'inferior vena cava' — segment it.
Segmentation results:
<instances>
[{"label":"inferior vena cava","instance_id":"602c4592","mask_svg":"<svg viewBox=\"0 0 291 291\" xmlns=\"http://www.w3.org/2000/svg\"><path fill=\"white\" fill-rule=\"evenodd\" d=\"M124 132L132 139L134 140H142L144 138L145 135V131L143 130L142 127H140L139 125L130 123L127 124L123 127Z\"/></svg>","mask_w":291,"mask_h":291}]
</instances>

==================================================

> _About this exercise_
All records are to be written out exactly.

> _Expected answer_
'inferior vena cava' — segment it.
Segmentation results:
<instances>
[{"label":"inferior vena cava","instance_id":"602c4592","mask_svg":"<svg viewBox=\"0 0 291 291\" xmlns=\"http://www.w3.org/2000/svg\"><path fill=\"white\" fill-rule=\"evenodd\" d=\"M124 132L132 139L134 140H142L144 138L145 135V131L143 130L142 127H140L139 125L130 123L127 124L123 127Z\"/></svg>","mask_w":291,"mask_h":291}]
</instances>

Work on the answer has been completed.